### DATA FOR THIS EXERCISE
/---
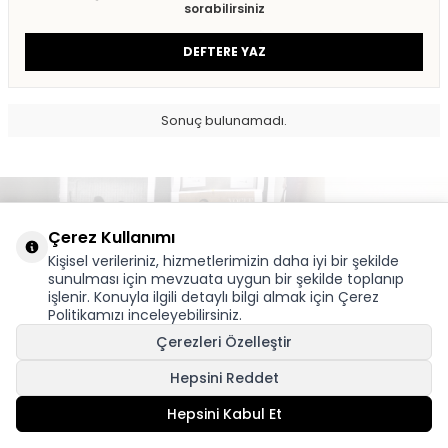
sorabilirsiniz
DEFTERE YAZ
Sonuç bulunamadı.
Çerez Kullanımı
Kişisel verileriniz, hizmetlerimizin daha iyi bir şekilde
sunulması için mevzuata uygun bir şekilde toplanıp
işlenir. Konuyla ilgili detaylı bilgi almak için
Çerez
MMB
Politikamızı
inceleyebilirsiniz.
Adres & İletişim
Çerezleri Özelleştir
Bülten
Hepsini Reddet
Hepsini Kabul Et
BKE DIGITAL - #OD
© MMB For All 2025
T-SOFT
\---
### HOW TO COMPLETE THIS TASK
Can the entries above be repeated exactly, without their pictures?

### TASK RESULT
sorabilirsiniz
DEFTERE YAZ
Sonuç bulunamadı.
Çerez Kullanımı
Kişisel verileriniz, hizmetlerimizin daha iyi bir şekilde
sunulması için mevzuata uygun bir şekilde toplanıp
işlenir. Konuyla ilgili detaylı bilgi almak için
Çerez
MMB
Politikamızı
inceleyebilirsiniz.
Adres & İletişim
Çerezleri Özelleştir
Bülten
Hepsini Reddet
Hepsini Kabul Et
BKE DIGITAL - #OD
© MMB For All 2025
T-SOFT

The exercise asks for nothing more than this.